Local allergy in the atopic march: new insights into adenotonsillar hypertrophy
Main Article Content
Keywords
adenoid hypertrophy, adenoidectomy, adenotonsillectomy, atopic march, local atopy
Abstract
Adenoid hypertrophy (AH) and combined adenotonsillar hypertrophy (ATH) are primary causes of childhood sleep-disordered breathing (SDB), and they are strongly correlated with atopic diseases affecting the respiratory mucosa. Allergen sensitization, class-switching of B cells, and IgE production in the adenotonsillar tissue, namely local atopy, are crucial steps in the pathogenesis of allergic rhinitis (AR) and asthma.

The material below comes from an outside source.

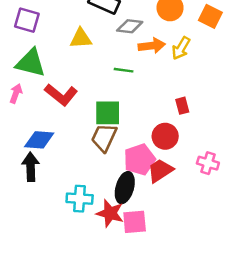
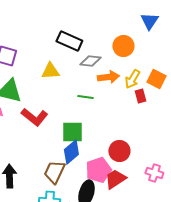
orange square: (210, 16) -> (156, 79), moved
red rectangle: (182, 106) -> (140, 96), moved
brown trapezoid: (104, 137) -> (54, 172), moved
blue diamond: (39, 140) -> (71, 152), moved, turned -45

The adenotonsillar tissue is also responsible for a considerable part in circulating specific IgE, potentially contributing to the pathogenesis of atopy in other organs. Atopic children experience fewer benefits from adenotonsillectomy compared to their nonatopic counterparts. However, this surgical intervention is effective in relieving both obstructive and allergic symptoms in children with concomitant ATH and AR or asthma. Adjunctive treatments such as allergen immunotherapy reduce the risk of recurrence in atopic children undergoing adenotonsillar surgery. This review focuses on the evidence linking local adenotonsillar IgE sensitization and the atopic march and its implications in the treatment and outcomes of both conditions.